I love documentaries about weird or quirky things. I loved Errol Morris’ Gates of Heaven about pet cemeteries and I loved Up For Grabs about the dispute over Barry Bonds’ 73rd home run ball. Who doesn’t love Trekkies I and II? I even love pretend documentaries like A Mighty Wind and Spinal Tap. So The King of Kong: Fistful of Quarters was right up my alley. The movie shows the battle between two grown men (with, semi-surprisingly, wives and children) for supremacy of score on a video game that’s 25 years old: Donkey Kong.
In this corner, Gamer of the Century, world record holder at one time or another of five internationally recognized high scores on some of the world’s most well known video games, including Pac-Man and Donkey Kong. His recognized Donkey Kong record has stood for 25 years, Billllllllly Mmmmmmitchell!
And in this corner, a newcomer to the Donkey Kong universe and father of two. A gifted athlete and musician and a Jr. High science teacher, claiming to have beaten the all time high score on Donkey Kong in his garage, Steeeeeeeve Weeeeeeeeeeibeeee!
Steve Weibe and Billy Mitchell share very little in common save their savant-like talent for Donkey Kong.
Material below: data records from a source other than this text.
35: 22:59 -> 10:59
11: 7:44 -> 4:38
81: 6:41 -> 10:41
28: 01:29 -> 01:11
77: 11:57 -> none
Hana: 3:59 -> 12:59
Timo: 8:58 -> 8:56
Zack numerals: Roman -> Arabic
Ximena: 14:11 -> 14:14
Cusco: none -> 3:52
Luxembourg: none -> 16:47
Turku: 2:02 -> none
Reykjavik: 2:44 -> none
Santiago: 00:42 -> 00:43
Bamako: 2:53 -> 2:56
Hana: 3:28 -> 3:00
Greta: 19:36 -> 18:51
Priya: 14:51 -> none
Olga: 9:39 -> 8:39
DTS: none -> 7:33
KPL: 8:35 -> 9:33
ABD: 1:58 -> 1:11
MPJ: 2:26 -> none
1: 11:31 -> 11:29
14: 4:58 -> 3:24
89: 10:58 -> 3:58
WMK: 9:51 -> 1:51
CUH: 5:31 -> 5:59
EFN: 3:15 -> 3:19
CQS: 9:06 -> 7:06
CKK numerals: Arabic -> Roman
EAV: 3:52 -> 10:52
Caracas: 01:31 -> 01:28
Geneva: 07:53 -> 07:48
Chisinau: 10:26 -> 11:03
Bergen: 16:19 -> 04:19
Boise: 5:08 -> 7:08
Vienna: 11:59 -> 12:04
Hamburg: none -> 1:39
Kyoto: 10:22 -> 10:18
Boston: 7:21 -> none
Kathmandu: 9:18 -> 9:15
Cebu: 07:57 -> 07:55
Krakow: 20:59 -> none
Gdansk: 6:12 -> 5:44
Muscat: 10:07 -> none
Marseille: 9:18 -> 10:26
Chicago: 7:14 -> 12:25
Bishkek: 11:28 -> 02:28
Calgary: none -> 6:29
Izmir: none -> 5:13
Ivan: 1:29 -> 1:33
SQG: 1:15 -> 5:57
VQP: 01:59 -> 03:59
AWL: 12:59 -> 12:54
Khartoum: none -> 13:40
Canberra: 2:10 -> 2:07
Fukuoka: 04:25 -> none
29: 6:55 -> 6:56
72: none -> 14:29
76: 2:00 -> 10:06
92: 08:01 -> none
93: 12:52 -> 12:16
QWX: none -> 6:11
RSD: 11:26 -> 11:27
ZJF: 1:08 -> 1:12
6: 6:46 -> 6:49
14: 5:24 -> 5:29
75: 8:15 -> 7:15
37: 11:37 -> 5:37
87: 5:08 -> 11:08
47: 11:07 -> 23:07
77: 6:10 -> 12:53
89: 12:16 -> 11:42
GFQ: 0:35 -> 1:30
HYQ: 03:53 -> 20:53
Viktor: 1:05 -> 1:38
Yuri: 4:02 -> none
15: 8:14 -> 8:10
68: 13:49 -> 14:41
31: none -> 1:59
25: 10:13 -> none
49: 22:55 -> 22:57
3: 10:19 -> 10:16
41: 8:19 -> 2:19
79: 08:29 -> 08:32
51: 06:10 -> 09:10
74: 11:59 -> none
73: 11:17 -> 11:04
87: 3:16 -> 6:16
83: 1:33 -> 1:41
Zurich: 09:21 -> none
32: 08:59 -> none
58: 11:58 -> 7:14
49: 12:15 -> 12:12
Mitchell has the most ridiculous haircut I’ve ever seen, resembling Darth Vader’s helmet, which is oddly appropriate. He is calculating, manipulative, and successful. More arrogant than a Donkey Kong champion should ever be, he’s been a legend in the arcade gaming community for over 25 years, and is now a hot sauce tycoon who speaks in overly thought-out riddles and Machiavellian clichés. At one point he even declares himself as controversial as the abortion issue.
Weibe is intelligent and gifted, but has struggled to put it all together, starting with a disappointing pitching performance in a high school championship baseball game. The day he and his wife signed papers on their house, he was laid off from his job at Boeing. Quiet and unassuming, his failures have stuck with him and he’s looking for a chance at validation.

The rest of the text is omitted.